AMD: R7xx Speculation

Shtal · Mar 4, 2008

This is my theory only "Thank you" Based on speculation what specs of RV770.

My believe it will be like ATI R360 to R420 transition in performance.

R360XT
412MHz core
8 pixel pipeline / 4 vertex Shaders / 8TMU's
256bit 365MHzx2 = 730MHz DDR

R420XT
500MHz core
16 pixel pipeline / 6 vertex Shaders / 16TMU's
256bit 500MHzx2 = 1000MHz GDDR3

It should be something similar with RV770, about 40-65% performance increase over RV670.

Twinkie · Mar 4, 2008

Pete said:
http://www.behardware.com/articles/701-14/product-review-the-amd-radeon-hd-3870-x2.html
http://www.computerbase.de/artikel/...e_9600_gt_sli/24/#abschnitt_performancerating

Thanks for the links.

So basically the RV770 could finally offer 8800ultra like performance in terms of single gpu performance? (seeing as the HD3870 is mostly twice as slow). I guess other features could tip the scale in favor of the RV770, but the 8800ultra is already very old.

If the GT200 is supposedly a new gen architecture in the sense that almost everything was overhauled, then i can see why nVIDIA doesn't need it til later this year since the 9 series looks like theyll be pretty competitive against the rumored RV770 even if its the same old stuff from 2006.

Kaotik · Mar 4, 2008

Ailuros said:
If the die size truly is around 250mm2, it could suggest something in between 175-190M more transistors. Something tells me that not all unit amounts have been doubled as some of the funky rumours suggest so far. It's enough if throughput is doubled, while not necessarily having in some spots twice as much units and it makes way more sense too. Combined probably with some further algorithmic optimisations and an expectable frequency increase, the result should have more than good chances to distance itself from a 8800Ultra f.e.

If all that is true it doesn't come as a surprise at all that NV is shrinking G92 down to 55nm. Even if they're preparing a single high end monster for the second half of this year, it'll take them time to get to a cost-effective Performance GPU out of that future family.

Not all of course, but how much do TMUs and SPs take space?
I mean, R520 > 580 tripled the amount of pixel shader units, and the diesize went up only 64mm^2 (288mm^2 > 352mm^2) and transitorcount only 63 million (321 > 384 million)

Ailuros · Mar 4, 2008

Kaotik said:
Not all of course, but how much do TMUs and SPs take space?
I mean, R520 > 580 tripled the amount of pixel shader units, and the diesize went up only 64mm^2 (288mm^2 > 352mm^2) and transitorcount only 63 million (321 > 384 million)

I don't recall any higher Pixel/Texel/Z fillrates on R580 compared to R520. Oh and just by the way since when is a PS3.0 ALU any comparison to a SM4.1 ALU?

Tchock · Mar 4, 2008

Ailuros said:
I don't recall any higher Pixel/Texel/Z fillrates on R580 compared to R520. Oh and just by the way since when is a PS3.0 ALU any comparison to a SM4.1 ALU?

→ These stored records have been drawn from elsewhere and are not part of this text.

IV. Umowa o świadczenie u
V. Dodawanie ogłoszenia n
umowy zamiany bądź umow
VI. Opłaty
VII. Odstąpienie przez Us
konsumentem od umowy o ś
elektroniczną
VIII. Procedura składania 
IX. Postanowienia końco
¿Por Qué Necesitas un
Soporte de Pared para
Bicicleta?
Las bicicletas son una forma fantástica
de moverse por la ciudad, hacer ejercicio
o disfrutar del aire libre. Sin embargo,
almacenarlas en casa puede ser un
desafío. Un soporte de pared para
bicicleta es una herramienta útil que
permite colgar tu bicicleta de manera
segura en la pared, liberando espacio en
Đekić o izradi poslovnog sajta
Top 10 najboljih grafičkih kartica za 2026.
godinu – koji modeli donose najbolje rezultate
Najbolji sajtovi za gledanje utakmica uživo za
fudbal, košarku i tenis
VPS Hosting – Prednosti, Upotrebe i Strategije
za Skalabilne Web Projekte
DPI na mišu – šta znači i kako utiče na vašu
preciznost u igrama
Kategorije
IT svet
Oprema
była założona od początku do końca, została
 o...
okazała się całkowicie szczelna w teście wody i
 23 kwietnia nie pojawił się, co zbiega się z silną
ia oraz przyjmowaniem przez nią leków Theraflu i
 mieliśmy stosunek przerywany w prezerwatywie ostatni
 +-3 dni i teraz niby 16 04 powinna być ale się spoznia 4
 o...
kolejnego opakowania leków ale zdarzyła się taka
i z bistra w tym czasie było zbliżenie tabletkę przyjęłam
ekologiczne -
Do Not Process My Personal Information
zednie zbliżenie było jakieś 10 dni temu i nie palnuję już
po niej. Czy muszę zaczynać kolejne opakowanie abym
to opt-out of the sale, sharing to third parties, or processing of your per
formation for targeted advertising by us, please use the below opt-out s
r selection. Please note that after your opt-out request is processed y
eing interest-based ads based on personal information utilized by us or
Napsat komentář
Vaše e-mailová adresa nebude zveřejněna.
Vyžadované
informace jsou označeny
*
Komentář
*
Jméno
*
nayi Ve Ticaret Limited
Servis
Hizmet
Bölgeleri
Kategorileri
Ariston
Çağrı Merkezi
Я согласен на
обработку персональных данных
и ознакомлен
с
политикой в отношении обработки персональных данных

R580 was a primary ALU extension though. Considerably effective? Maybe.

Best reference of RV670 would be RV630/635. With only a 65-70mm^2 die area disparity, look what the cat dragged in.

Jawed · Mar 4, 2008

Tchock said:
Best reference of RV670 would be RV630/635. With only a 65-70mm^2 die area disparity, look what the cat dragged in.

Or in transistor count terms, 76% more transistors for ~150-200% more performance.

Jawed

DeadlyNinja · Mar 4, 2008

turtle said:
Anyone read chinese? The OP from this article was on chiphell saying something about R700 being delayed to Q3 and pointed to this article he wrote:

http://www.pczilla.net/post/236.html

Not sure if it's of any importance, but thought I'd throw it out there.

Actually, it says it might be delayed to the second half of the year, not Q3.

turtle · Mar 5, 2008

Kaotik said:
Not all of course, but how much do TMUs and SPs take space?
I mean, R520 > 580 tripled the amount of pixel shader units, and the diesize went up only 64mm^2 (288mm^2 > 352mm^2) and transitorcount only 63 million (321 > 384 million)

Right, and don't get me wrong, I have no idea the difference in transistors between the change from 1->3 per ROP in R520->R580 and this suggestion, but I wonder if RV770 could keep it's "64" shaders, but instead be composed of 10 MADDs (9+1?), rather than 5 (4+1)?

Could this be done, and with minimal increase in transistors? If the R520->R580 took 63 million, and the theoretical transistor difference between RV670->RV770 is ~150-200m, could it be done while increasing the TMUs to 32, and could the 4x16 setup be kept in essence squishing the MADDs and TMUs into the existing configuration?

DeadlyNinja said:
Actually, it says it might be delayed to the second half of the year, not Q3.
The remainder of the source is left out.